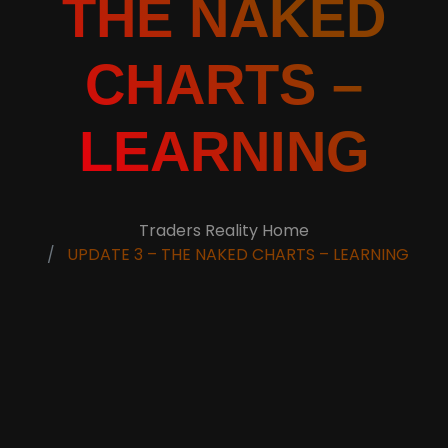
THE NAKED
CHARTS –
LEARNING
Traders Reality Home
UPDATE 3 – THE NAKED CHARTS – LEARNING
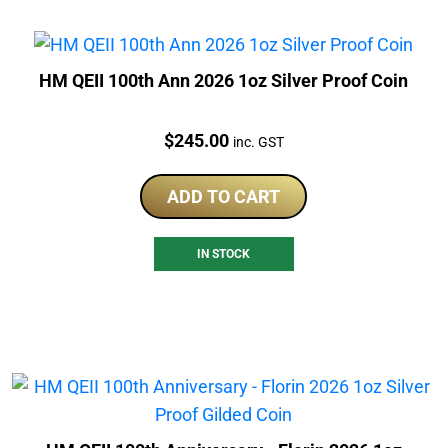
HM QEII 100th Ann 2026 1oz Silver Proof Coin
Price:
$
245.00
inc. GST
ADD TO CART
IN STOCK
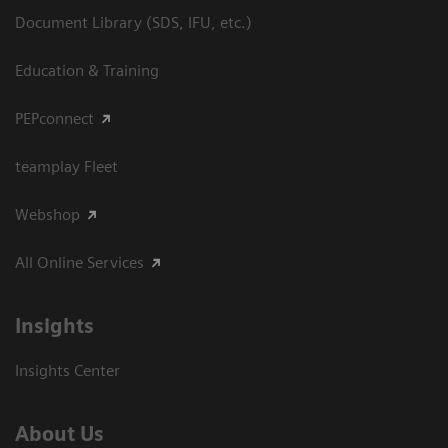
Document Library (SDS, IFU, etc.)
Education & Training
PEPconnect
teamplay Fleet
Webshop
All Online Services
Insights
Insights Center
About Us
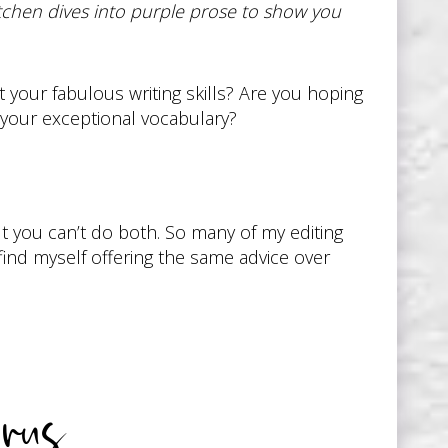
chen dives into purple prose to show you
our fabulous writing skills? Are you hoping
your exceptional vocabulary?
ut you can’t do both. So many of my editing
 find myself offering the same advice over
rus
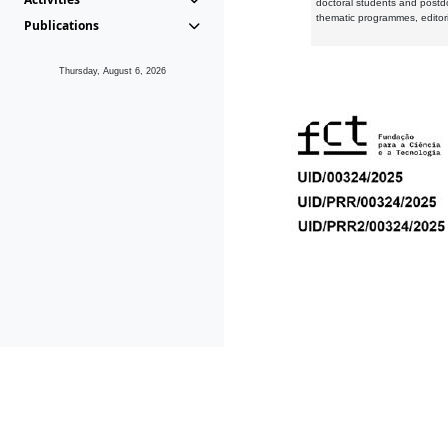
doctoral students and postd
thematic programmes, editori
Publications
Thursday, August 6, 2026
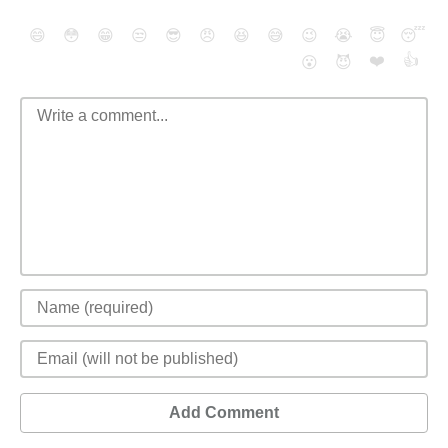
😄
😳
😁
😒
😎
😠
😆
😅
😉
😭
😇
😴
❤️
👍
😮
😈
Add Comment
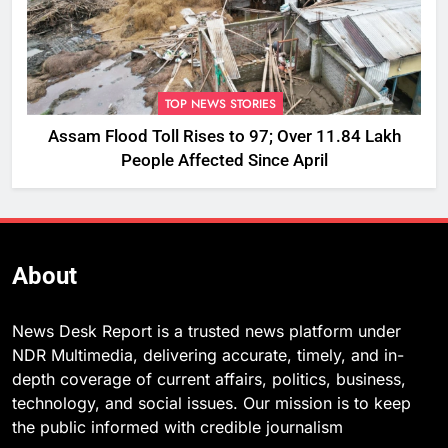
TOP NEWS STORIES
Assam Flood Toll Rises to 97; Over 11.84 Lakh
People Affected Since April
About
News Desk Report is a trusted news platform under
NDR Multimedia, delivering accurate, timely, and in-
depth coverage of current affairs, politics, business,
technology, and social issues. Our mission is to keep
the public informed with credible journalism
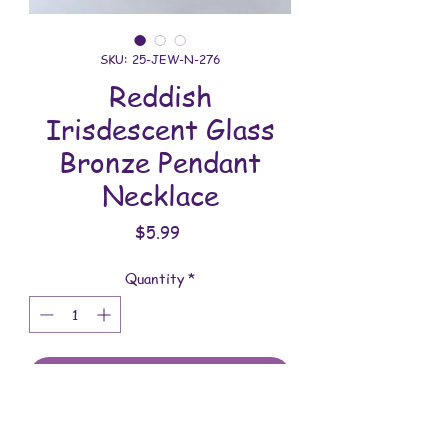
SKU: 25-JEW-N-276
Reddish
Irisdescent Glass
Bronze Pendant
Necklace
Price
$5.99
Quantity
*
Add to Cart
All jewelry is handmade and assembled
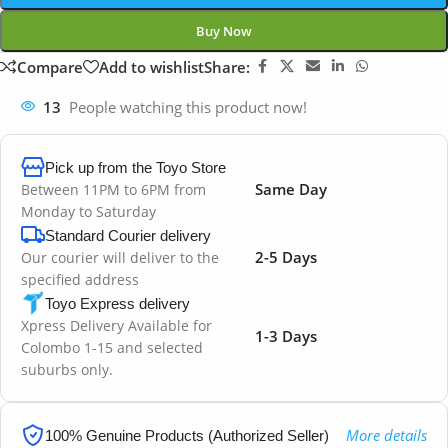
Buy Now
Compare
Add to wishlist
Share:
13
People watching this product now!
Pick up from the Toyo Store
Same Day
Between 11PM to 6PM from
Monday to Saturday
Standard Courier delivery
2-5 Days
Our courier will deliver to the
specified address
Toyo Express delivery
Xpress Delivery Available for
1-3 Days
Colombo 1-15 and selected
suburbs only.
More details
100% Genuine Products (Authorized Seller)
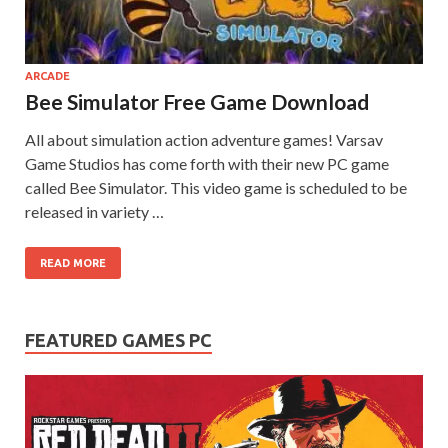
on your
PC.
ARCADE
Bee Simulator Free Game Download
All about simulation action adventure games! Varsav
Game Studios has come forth with their new PC game
called Bee Simulator. This video game is scheduled to be
released in variety …
READ MORE
FEATURED GAMES PC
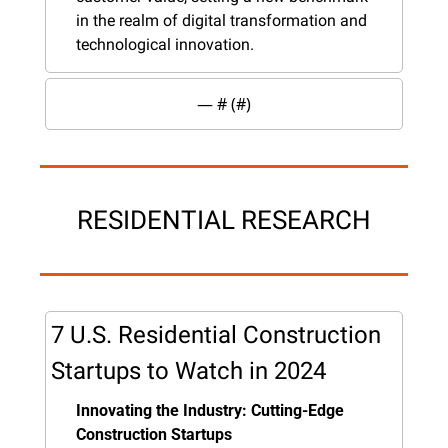
in the realm of digital transformation and 
technological innovation.
— #
 (#
)
RESIDENTIAL RESEARCH
7 U.S. Residential Construction 
Startups to Watch in 2024
Innovating the Industry: Cutting-Edge 
Construction Startups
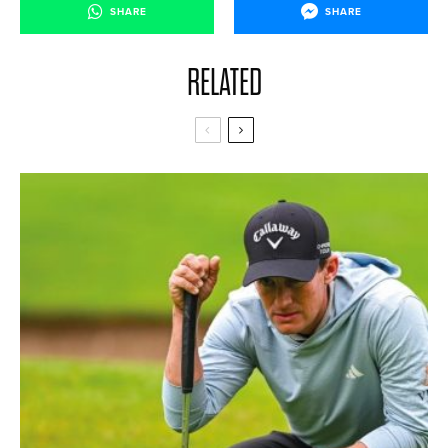
SHARE
SHARE
RELATED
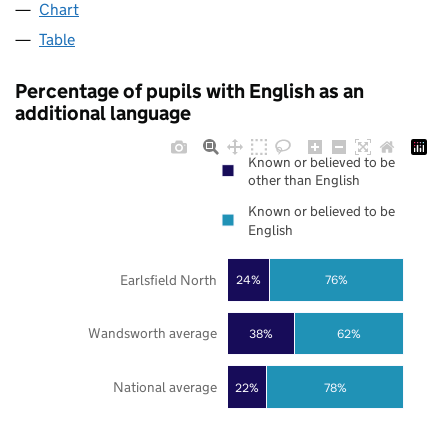
Chart
Table
Percentage of pupils with English as an
additional language
Known or believed to be
other than English
Known or believed to be
English
Earlsfield North
24%
76%
Wandsworth average
38%
62%
National average
22%
78%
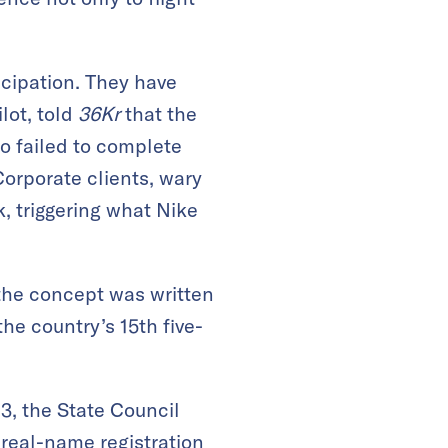
icipation. They have
lot, told
36Kr
that the
ho failed to complete
Corporate clients, wary
k, triggering what Nike
 the concept was written
the country’s 15th five-
3, the State Council
 real-name registration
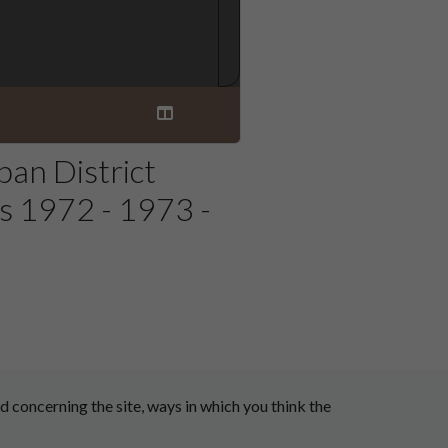
an District
s 1972 - 1973 -
 concerning the site, ways in which you think the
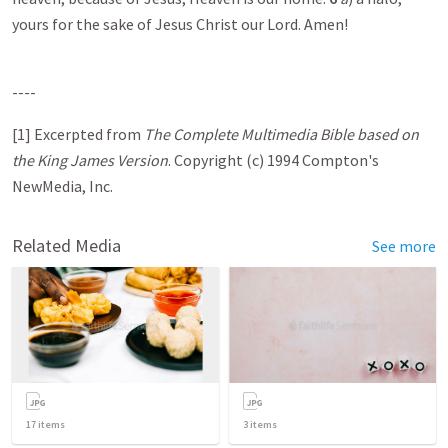
yours for the sake of Jesus Christ our Lord. Amen!
----
[1] Excerpted from
The Complete Multimedia Bible based on
the King James Version
. Copyright (c) 1994 Compton's
NewMedia, Inc.
Related Media
See more
17
items
3
items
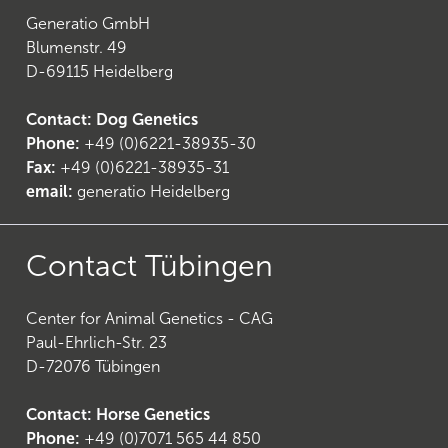
Generatio GmbH
Blumenstr. 49
D-69115 Heidelberg
Contact: Dog Genetics
Phone:
+49 (0)6221-38935-30
Fax:
+49 (0)6221-38935-31
email:
generatio Heidelberg
Contact Tübingen
Center for Animal Genetics - CAG
Paul-Ehrlich-Str. 23
D-72076 Tübingen
Contact: Horse Genetics
Phone:
+49 (0)7071 565 44 850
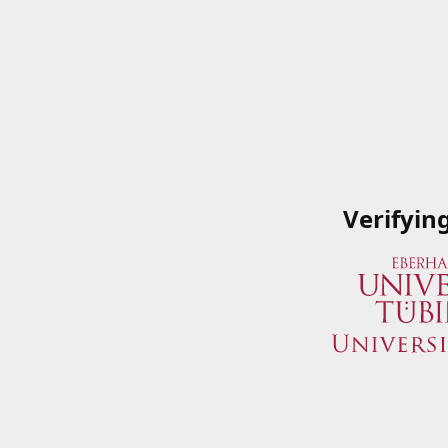
Verifyin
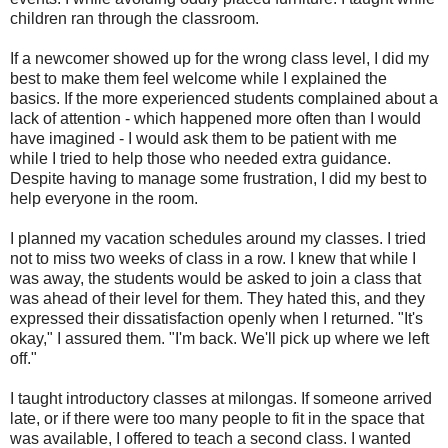
children ran through the classroom.
If a newcomer showed up for the wrong class level, I did my
best to make them feel welcome while I explained the
basics. If the more experienced students complained about a
lack of attention - which happened more often than I would
have imagined - I would ask them to be patient with me
while I tried to help those who needed extra guidance.
Despite having to manage some frustration, I did my best to
help everyone in the room.
I planned my vacation schedules around my classes. I tried
not to miss two weeks of class in a row. I knew that while I
was away, the students would be asked to join a class that
was ahead of their level for them. They hated this, and they
expressed their dissatisfaction openly when I returned. "It's
okay," I assured them. "I'm back. We'll pick up where we left
off."
I taught introductory classes at milongas. If someone arrived
late, or if there were too many people to fit in the space that
was available, I offered to teach a second class. I wanted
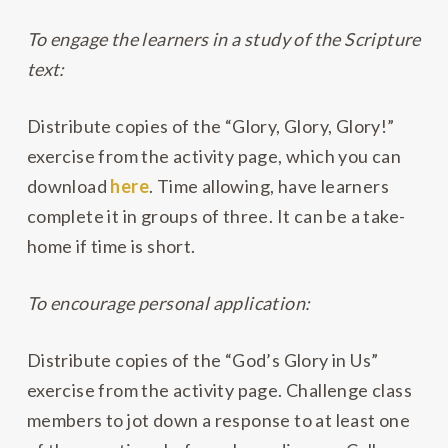
To engage the learners in a study of the Scripture
text:
Distribute copies of the “Glory, Glory, Glory!”
exercise from the activity page, which you can
download
here
. Time allowing, have learners
complete it in groups of three. It can be a take-
home if time is short.
To encourage personal application:
Distribute copies of the “God’s Glory in Us”
exercise from the activity page. Challenge class
members to jot down a response to at least one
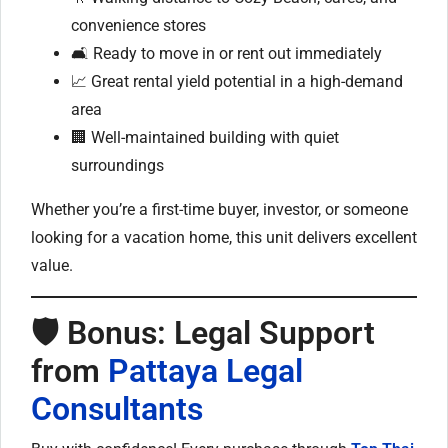
convenience stores
🛋️ Ready to move in or rent out immediately
📈 Great rental yield potential in a high-demand
area
🏢 Well-maintained building with quiet
surroundings
Whether you’re a first-time buyer, investor, or someone
looking for a vacation home, this unit delivers excellent
value.
🛡 Bonus: Legal Support
from
Pattaya Legal
Consultants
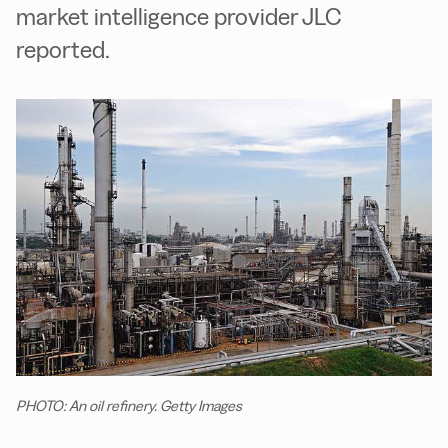
market intelligence provider JLC
reported.
PHOTO: An oil refinery. Getty Images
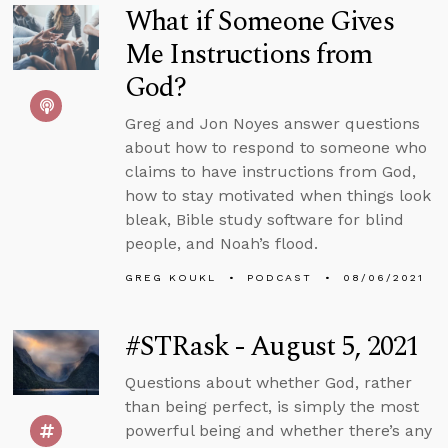
What if Someone Gives
Me Instructions from
God?
Greg and Jon Noyes answer questions
about how to respond to someone who
claims to have instructions from God,
how to stay motivated when things look
bleak, Bible study software for blind
people, and Noah’s flood.
GREG KOUKL
PODCAST
08/06/2021
#STRask - August 5, 2021
Questions about whether God, rather
than being perfect, is simply the most
powerful being and whether there’s any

────────────────────────────────────────

#### What the task requires
Look over the material above and show each line where "Heidelberg" appears.

#### Solution for this problem
D-69115 Heidelberg
generatio Heidelberg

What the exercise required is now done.